The simple answer to the question, “does GDPR apply to employees?”, is that yes it does. Businesses cannot only think about complying with the General Data Protection Regulation (GDPR) in respect of clients, it applies just as much to the people who work for the business.
It is important that businesses ensure that they are meeting all of their obligations, when it comes to protecting the personal data of employees, and enabling employees to access this data. If businesses do not comply with GDPR in this way they could be faced with a series of sanctions, including fines.

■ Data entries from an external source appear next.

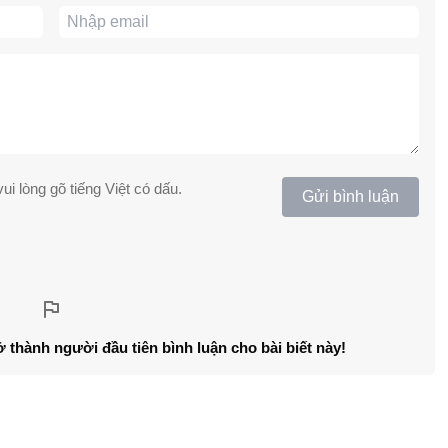
ui lòng gõ tiếng Việt có dấu.
Gửi bình luận
ở thành người đầu tiên bình luận cho bài biết này!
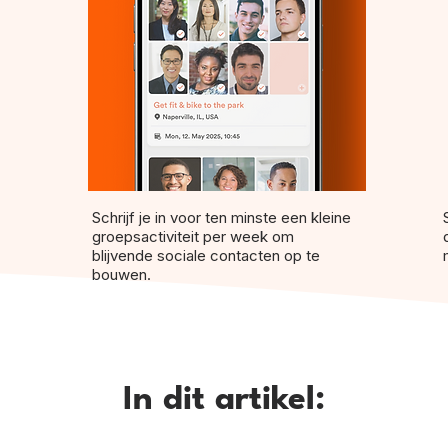
Schrijf je in voor ten minste een kleine
groepsactiviteit per week om
blijvende sociale contacten op te
bouwen.
In dit artikel:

What does this mean for HR?
It is important that Human Resources (HR) professionals understand the implications of GDPR. For instance, it is no longer sufficient to include a paragraph in an employment contract, regarding the use of personal data, and regard the signing of the contract as the given consent. GDPR stipulates that the giving of consent must involve an informed action by the individual.
Of course, businesses can use other legal requirements as a reason for processing personal data, as opposed to consent. However, they have to be careful that they only process data that directly relates to this requirement.
It is also important to note that employees will have access to the personal data that is being processed, and should be aware of what the data is being used for at all times. This means that businesses will need to audit the personal data they hold, ascertain that it is being held legitimately, ensure that it is up to date, ensure that any necessary consent is in place and ensure that data is kept securely, and can be easily provided to an individual, when necessary. All of this work will need to be carried out, in order for a business to comply with GDPR.